01/28/2015 1:47 PM |
Photos courtesy of  Jim R Moore/Vaudevisuals

Everybody Gets Cake!
59E59 Theaters
59 E. 59th Street

The comedy troupe Parallel Exit has been making theater since their first show together in 1997, White/Noise/Jump. They did live-action silent film in Velocity (1999) and This Way That Way (2005), and for their new show Everybody Get’s Cake! the troupe has hired the estimable silent film accompanist Ben Model to do a piano score for their antics, which amount to a series of black-out sketches that sometimes feel like the old TV show Laugh-In on an off night. A very off night.

The three performers here—Joel Jeske, Danny Gardner, and Brent McBeth—are all students of the rubber-faced Jim Carrey school of comedy mugging, and in the best part of the show by far they all simply stand together and make all kinds of funny faces to music.
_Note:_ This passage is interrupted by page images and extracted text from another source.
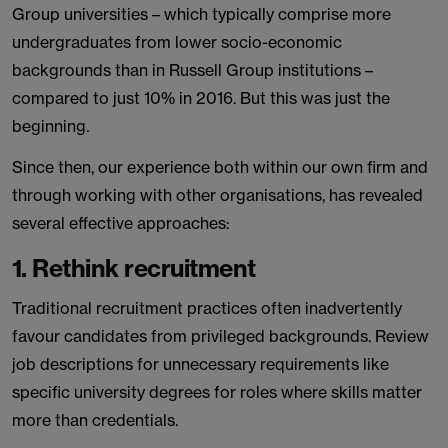
Group universities – which typically comprise more
undergraduates from lower socio-economic
backgrounds than in Russell Group institutions –
compared to just 10% in 2016. But this was just the
beginning.
Since then, our experience both within our own firm and
through working with other organisations, has revealed
several effective approaches:
1. Rethink recruitment
Traditional recruitment practices often inadvertently
favour candidates from privileged backgrounds. Review
job descriptions for unnecessary requirements like
specific university degrees for roles where skills matter
more than credentials.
It’s a kind of party stunt, and it’s admirable in its over-exerted sort of way. But the gags in between are so unfunny that no amount of effort can put them over.

Comedy is a very subjective thing, of course. And describing a comic routine is basically an unfair thing to do. But here are just a few of the bits from this show: An injured man walks laboriously across the stage, every inch of his body in pain. He stops in the middle of the stage, looks at the audience and cries, “Someday… I’m gonna be a dancer!” Another bit: A man announces, “Hey, everybody! Einstein did not understand microphones!” And one of the guys, dressed in a silly Einstein wig, talks silently into the wrong end of a microphone for quite a while… and then he talks into the right side of the microphone and… still no sound comes out!

Photo courtesy of  Jim R Moore/Vaudevisuals

There’s more! There is, for instance, a character called “Hans, The Sneaky Nazi” who wears a Hitler mustache, give a sneaky little “Heil Hitler” salute, and talks about a “pickle factory in Dusseldorf.” A bit called “Mother Teresa hated bank tellers” has Mother Teresa slowly approaching a bank teller window that abruptly closes on her, and so she looks up to heaven and swears. And that, folks, is why Mother Teresa hated bank tellers. Hilarious, right? It’s like the Parallel Exit guys threw a bunch of would-be funny ideas and words and bits into a hat and put them together in the worst possible configuration.

Just to make things grimmer, Model will occasionally play Erik Satie’s Gymnopédie No. 1, one of the most depressing pieces of music ever written, over a misguided series of bits involving an old war veteran shaking and quaking in some sort of asylum. Bad ideas like this abound. Jeske, Gardner, and McBeth are all clearly talented guys, but no comic performer, not Charlie Chaplin, not Groucho Marx, not Mae West, not W.C. Fields, not Jim Carrey, not Bills Murray or Irwin or Hader can be funny with such abysmal material. Everybody might get cake here (Hostess snack cakes are indeed passed out after the show), but nobody can get or find any laughs.